O campo de concentração do Tarrafal, lugar de degredo que entrou para o imaginário da resistência ao salazarismo e ao colonialismo, nasceu há 75 anos, com a publicação do decreto-lei que o criou. Os primeiros 152 tarrafalistas chegaram à ilha de Santiago a 26 de Outubro do mesmo ano, dando início a uma história que se prolongou para além do 25 de Abril de 1974. Até 1954, quando foi pela primeira vez encerrado, por pressão internacional, o “campo da morte lenta” de Cabo Verde recebeu mais de 340 detidos, principalmente presos políticos portugueses. Morreram no Tarrafal mais de três dezenas de detidos — os restos de 32 seriam, décadas depois, exumados e levados para Lisboa. Mas, num livro editado no ano passado, o jornalista cabo-verdiano José Vicente Lopes refere 34 mortos. Bento Gonçalves, líder do PCP, e o anarco-sindicalista Mário Castelhano foram duas das vítimas mortais. Durante a guerra colonial, reabriu com o nome de Campo de Trabalho de Chão Bom, e foi prisão para cerca de 230 nacionalistas africanos. Três deles, dois guineenses e um angolano, morreram. Encerrado em 1974, serviria ainda como prisão para cerca de 70 opositores do PAIGC, o partido da independência da Guiné-Bissau e Cabo Verde. A 5 de Julho de 1975,  foram postos em liberdade os últimos desse grupo.

Fonte: Público


domingo, 13 de fevereiro de 2011

A Liberdade de Expressão no Porto



No Porto, em 2006, PSD, CDS e PS, aprovaram normas municipais restritivas da Liberdade de Expressão. Desde então que o PCP, o movimento sindical unitário e outras forças reivindicativas da cidade têm denunciado a sua inconstitucionalidade. O vídeo " A Liberdade de Expressão está ameaçada no Porto!" retrata o agravamento da postura antidemocrática da Câmara Municipal do Porto.

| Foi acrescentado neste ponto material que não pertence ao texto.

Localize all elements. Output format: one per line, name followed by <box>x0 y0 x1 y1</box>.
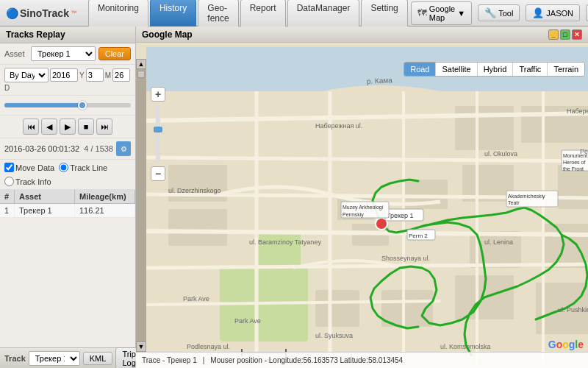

sábado, 3 de julho de 2010

Elián Gonzalez, 10 anos depois


Após uma longa disputa diplomática e judicial, a 22 de Abril de 2000, Elián Gonzalez, com sete anos é resgatado por policias de imigração à familia de Miami, na seuqência de uma ordem judicial para que a criança fosse devolvido ao seu pai em Cuba. A fotografia de Alan Diaz (AP) ganharia nesse ano o Prémio Pulitzer.

Elian, 10 anos depois. Fotografia EPA/Adalberto Roque.


Elián diz ser feliz dez anos após regressar a Cuba

Tem apenas 16 anos mas já é o rosto de uma das mais importantes vitórias cubanas sobre os EUA. Não é por isso de estranhar que o décimo aniversário do regresso de Elián González a Cuba tenha sido assinalado com um acto oficial na Catedral Episcopal da Santíssima Trindade, em Havana. Ao lado do menino balsero, que em 1999 sobreviveu ao naufrágio que o levou para a Florida, esteve o Presidente cubano, Raúl Castro.
"É a terra a que pertenço, aqui sinto-me bem", disse Elián aos jornalistas depois da cerimónia religiosa - que assinalou também o 10.º aniversário da primeira visita do ex-líder cubano Fidel Castro à catedral. "Graças à ajuda de grande parte do povo norte-americano e do nosso povo, hoje estou com o meu pai, e isso é tudo", acrescentou o jovem, que estuda numa academia militar e vive resguardado pelo regime. Razão pela qual não costuma falar com os media. Há dez anos, as ruas de Havana encheram-se de pessoas para acolher Elián, depois da vitória jurídica que concedeu a custódia ao seu pai. A mãe tinha morrido no naufrágio e, em Miami, o menor teve de ser arrancado à força da família. "Apesar de não nos terem apoiado, não lhes guardo rancor", admitiu Elián. Já o seu pai disse que os cubanos se portaram "melhor" que a sua família.

quinta-feira, 11 de fevereiro de 2010

Mandela


No dia 11 de Fevereiro de 1990, Nelson Mandela era libertado após 27 anos de prisão. Era o ínicio do fim do regime de apartheid na África do Sul.